#### RECORDS TO PROCESS ####

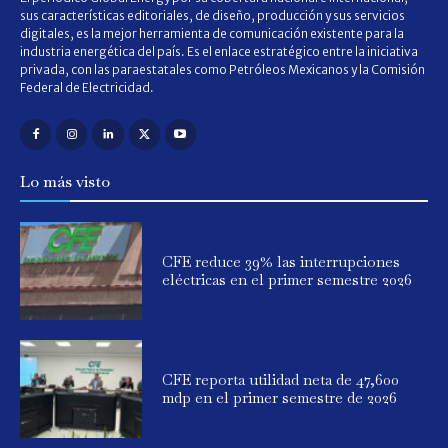
sus características editoriales, de diseño, producción y sus servicios
digitales, es la mejor herramienta de comunicación existente para la
industria energética del país. Es el enlace estratégico entre la iniciativa
privada, con las paraestatales como Petróleos Mexicanos y la Comisión
Federal de Electricidad.
Lo más visto
CFE reduce 39% las interrupciones
eléctricas en el primer semestre 2026
CFE reporta utilidad neta de 47,600
mdp en el primer semestre de 2026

####

— EXERCISE DIRECTIONS —
Retype exactly. Start at the line with "privada, con las" and stop at the last line of the data.

— EXPECTED OUTPUT —
privada, con las paraestatales como Petróleos Mexicanos y la Comisión
Federal de Electricidad.
Lo más visto
CFE reduce 39% las interrupciones
eléctricas en el primer semestre 2026
CFE reporta utilidad neta de 47,600
mdp en el primer semestre de 2026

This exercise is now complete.